What is the most valuable material per gram or ounce? Gold, palladium or some other exotic rare metal? No. Arguably, it is a piece of paper called a college diploma, which millions of Americans spend typically somewhere between $100,000 and $300,000 and thousands of hours of labor to purchase. In a period of economic uncertainty and, for some, unusually limited resources, increasingly people are questioning the purchase of this extremely expensive paper document, creating a budgetary crisis at multitudes of colleges.

Why do people pay so much for the college experience? While university presidents babble about things like the joy of learning or how college improves the quality of civic life, overwhelmingly the most important thing to students is the prospect of good future earnings. College grads on average make more money than those without degrees—the diploma is potentially a good financial investment.

Yet the college/high school earnings differential in recent years has been relatively stagnant, sometimes even declining. For example, males over the age of 25 in 2015 with college degrees had 92.85% higher average earnings than high school grads, but just three years later in 2018 that had fallen to 80.89%. Yet the cost of the diploma had risen. Higher costs, reduced benefits. No wonder enrollments are falling in recent years. Financially, the rate of return on college investments has been falling. Markets work: resources are moving away from universities.

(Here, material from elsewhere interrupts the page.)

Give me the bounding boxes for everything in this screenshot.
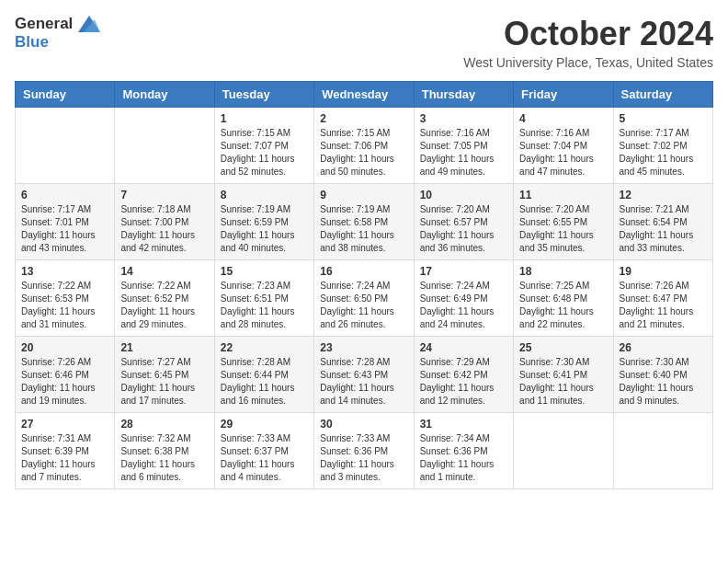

From 1975 to 2000, the college earnings premium grew sharply, justifying large tuition increases. As Bryan O’Keefe and I demonstrated more than a decade ago, this was partly due to a 1971 Supreme Court decision, Griggs v. Duke Power, and subsequent supporting legislation. The Court essentially outlawed employer testing of workers that had a “disparate impact” racially, but it did not outlaw employers requesting educational credentials from prospective workers. How do you identify potentially good workers? Employer testing is done in hours; colleges, by contrast, test their students continuously for at least four years, a much more costly way of evaluating competency.

College graduates are typically brighter, more literate, reliable and disciplined than those with only high school diplomas. Do they also learn skills in college making them more productive workers? Sometimes, yes. Civil engineers and accountants, for example, learn lots of vocationally useful things in college. But what about the vastly larger number of sociology, communication, psychology, marketing, gender studies, parks and recreation and many other majors? Their college learning does little to improve even basic critical reasoning skills (according to exhaustive research by Richard Arum and Josipa Roksa in Academically Adrift).

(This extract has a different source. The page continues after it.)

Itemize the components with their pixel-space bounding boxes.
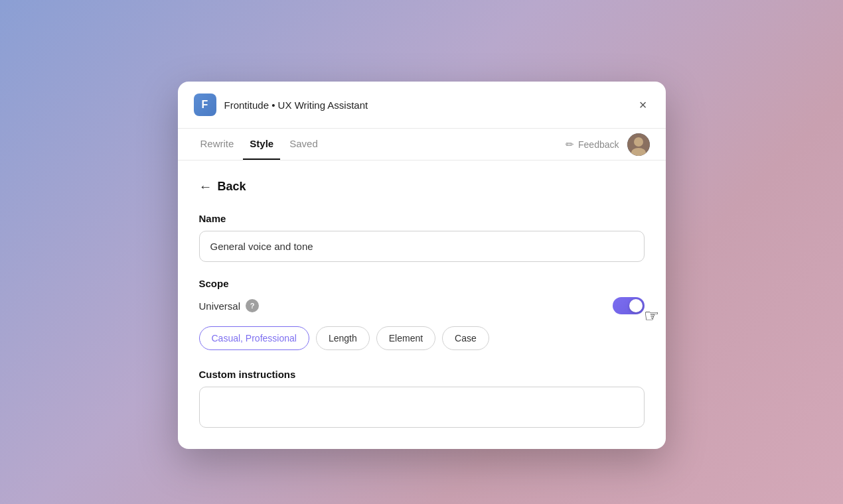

As Bryan Caplan (The Case Against Education) and others much earlier noted, college is primarily a screening device—a way to separate the productive from less productive members of society. But it is a damnably expensive way of doing so. There are a variety of alternatives, for example restoring extensive employer testing, administrating a national college equivalence exit exam, or promoting vocationally relevant short (six months to two year) trade schools teaching such high-paying skills as computer coding and welding.

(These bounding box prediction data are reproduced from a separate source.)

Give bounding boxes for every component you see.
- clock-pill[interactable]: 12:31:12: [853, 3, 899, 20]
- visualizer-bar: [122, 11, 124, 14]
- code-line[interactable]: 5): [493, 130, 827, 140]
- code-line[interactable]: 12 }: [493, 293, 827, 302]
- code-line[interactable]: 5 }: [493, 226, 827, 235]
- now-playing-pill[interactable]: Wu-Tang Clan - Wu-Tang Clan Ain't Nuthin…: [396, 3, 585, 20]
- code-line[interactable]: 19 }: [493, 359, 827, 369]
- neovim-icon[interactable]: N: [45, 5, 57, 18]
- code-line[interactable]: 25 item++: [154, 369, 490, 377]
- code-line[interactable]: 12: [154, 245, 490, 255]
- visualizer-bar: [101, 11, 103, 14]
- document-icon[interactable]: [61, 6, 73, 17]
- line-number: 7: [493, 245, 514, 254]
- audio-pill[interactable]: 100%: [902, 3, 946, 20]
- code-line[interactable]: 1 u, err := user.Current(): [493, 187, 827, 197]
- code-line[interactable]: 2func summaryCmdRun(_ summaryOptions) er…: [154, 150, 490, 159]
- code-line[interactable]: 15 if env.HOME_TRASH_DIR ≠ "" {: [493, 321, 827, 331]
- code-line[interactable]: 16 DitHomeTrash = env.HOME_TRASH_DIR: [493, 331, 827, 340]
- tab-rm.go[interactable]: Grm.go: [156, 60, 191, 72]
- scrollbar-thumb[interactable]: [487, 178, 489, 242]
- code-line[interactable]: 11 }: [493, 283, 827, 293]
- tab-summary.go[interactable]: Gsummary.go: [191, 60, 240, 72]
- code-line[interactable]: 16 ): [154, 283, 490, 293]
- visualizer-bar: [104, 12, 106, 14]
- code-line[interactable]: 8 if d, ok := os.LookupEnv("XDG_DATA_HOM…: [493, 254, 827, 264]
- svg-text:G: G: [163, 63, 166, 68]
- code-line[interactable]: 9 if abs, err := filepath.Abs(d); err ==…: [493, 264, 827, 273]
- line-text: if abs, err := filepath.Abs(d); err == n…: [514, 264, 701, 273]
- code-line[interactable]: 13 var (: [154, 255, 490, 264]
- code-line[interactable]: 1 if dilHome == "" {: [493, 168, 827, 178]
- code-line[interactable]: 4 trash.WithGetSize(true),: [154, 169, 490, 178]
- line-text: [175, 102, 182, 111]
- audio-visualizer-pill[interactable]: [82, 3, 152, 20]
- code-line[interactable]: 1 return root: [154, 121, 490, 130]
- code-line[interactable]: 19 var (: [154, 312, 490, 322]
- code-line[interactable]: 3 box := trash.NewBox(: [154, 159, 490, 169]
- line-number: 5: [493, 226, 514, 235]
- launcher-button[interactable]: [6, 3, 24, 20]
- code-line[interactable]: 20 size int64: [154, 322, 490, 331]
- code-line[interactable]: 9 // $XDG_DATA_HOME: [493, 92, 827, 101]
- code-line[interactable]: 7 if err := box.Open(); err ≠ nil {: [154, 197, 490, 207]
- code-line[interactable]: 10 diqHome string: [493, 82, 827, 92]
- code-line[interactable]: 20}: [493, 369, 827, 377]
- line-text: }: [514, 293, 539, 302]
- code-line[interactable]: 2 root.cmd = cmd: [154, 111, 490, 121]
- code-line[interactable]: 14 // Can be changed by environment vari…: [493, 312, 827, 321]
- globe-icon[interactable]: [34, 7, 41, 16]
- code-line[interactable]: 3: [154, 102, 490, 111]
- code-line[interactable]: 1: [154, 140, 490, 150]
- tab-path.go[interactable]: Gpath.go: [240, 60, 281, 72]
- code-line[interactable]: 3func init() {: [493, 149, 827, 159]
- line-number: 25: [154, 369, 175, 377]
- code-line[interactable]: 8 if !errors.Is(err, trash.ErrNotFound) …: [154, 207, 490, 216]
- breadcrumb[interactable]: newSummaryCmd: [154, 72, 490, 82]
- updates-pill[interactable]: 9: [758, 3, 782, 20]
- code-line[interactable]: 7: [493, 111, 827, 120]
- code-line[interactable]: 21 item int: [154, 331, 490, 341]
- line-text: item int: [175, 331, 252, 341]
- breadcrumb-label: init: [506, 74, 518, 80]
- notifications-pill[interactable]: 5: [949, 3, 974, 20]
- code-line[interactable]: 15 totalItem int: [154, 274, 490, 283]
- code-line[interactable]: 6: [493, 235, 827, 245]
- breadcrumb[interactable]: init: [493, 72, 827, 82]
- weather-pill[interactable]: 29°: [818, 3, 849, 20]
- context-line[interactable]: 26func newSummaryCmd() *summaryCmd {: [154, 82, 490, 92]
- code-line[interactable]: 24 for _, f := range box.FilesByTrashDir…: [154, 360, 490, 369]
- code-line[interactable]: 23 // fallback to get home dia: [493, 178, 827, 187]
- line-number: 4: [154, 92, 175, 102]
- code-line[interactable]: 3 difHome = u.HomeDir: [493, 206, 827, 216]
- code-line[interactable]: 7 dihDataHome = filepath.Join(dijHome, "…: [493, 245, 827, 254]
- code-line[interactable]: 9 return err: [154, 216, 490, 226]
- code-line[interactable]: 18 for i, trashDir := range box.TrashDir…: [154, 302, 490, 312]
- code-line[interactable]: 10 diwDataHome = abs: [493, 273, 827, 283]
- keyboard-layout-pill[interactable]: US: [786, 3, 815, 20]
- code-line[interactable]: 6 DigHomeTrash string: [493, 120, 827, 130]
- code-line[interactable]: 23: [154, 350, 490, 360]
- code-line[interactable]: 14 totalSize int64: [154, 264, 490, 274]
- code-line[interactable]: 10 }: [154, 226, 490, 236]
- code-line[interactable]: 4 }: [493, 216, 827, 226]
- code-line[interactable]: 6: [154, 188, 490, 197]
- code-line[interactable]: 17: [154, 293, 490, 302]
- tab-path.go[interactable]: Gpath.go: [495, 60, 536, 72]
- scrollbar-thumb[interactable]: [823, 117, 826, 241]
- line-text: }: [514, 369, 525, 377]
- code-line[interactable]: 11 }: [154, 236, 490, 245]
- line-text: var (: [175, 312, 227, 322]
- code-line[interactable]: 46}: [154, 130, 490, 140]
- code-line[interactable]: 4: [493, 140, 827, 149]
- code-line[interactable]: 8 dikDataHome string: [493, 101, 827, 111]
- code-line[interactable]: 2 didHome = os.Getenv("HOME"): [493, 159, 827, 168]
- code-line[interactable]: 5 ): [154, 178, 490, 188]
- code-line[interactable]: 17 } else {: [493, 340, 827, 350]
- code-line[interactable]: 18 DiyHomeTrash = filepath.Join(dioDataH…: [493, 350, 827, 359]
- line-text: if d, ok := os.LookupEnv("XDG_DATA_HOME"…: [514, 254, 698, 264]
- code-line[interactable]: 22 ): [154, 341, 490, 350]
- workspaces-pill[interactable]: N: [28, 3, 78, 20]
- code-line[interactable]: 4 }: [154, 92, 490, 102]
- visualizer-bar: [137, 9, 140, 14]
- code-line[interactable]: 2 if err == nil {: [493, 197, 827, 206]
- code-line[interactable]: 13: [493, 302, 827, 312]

Vast numbers of moderately affluent kids and their parents tacitly accept an altogether different function of college: as a socialization/maturation device. Residential colleges play an important role in the transition of adolescents into adults: kids learn to live with previously unknown roommates, how to manage time and money, and the consequences of bad behavior. They go to college to learn, yes, but also to have fun, make friends, network and mold themselves into mature adults. They sometimes get drunk, take illicit drugs and have ill-advised sexual dalliances, but they also learn and mature from those experiences. Some take a “gap year” after high school; college is a “gap” four years between high school and life.

Yet many cannot afford that luxury. Some people drive Rolls Royces while others drive Honda Civics or Ford Escorts. Such are life’s inequalities and inequities. To me, the issue is: Should the government heavily subsidize more than a utilitarian education beyond high school? Other than the egalitarian/social mobility argument, I can think of no compelling reason why it should, given the aging, deeply indebted low-growth society that we have lamentably become—and the high cost of collegiate screening.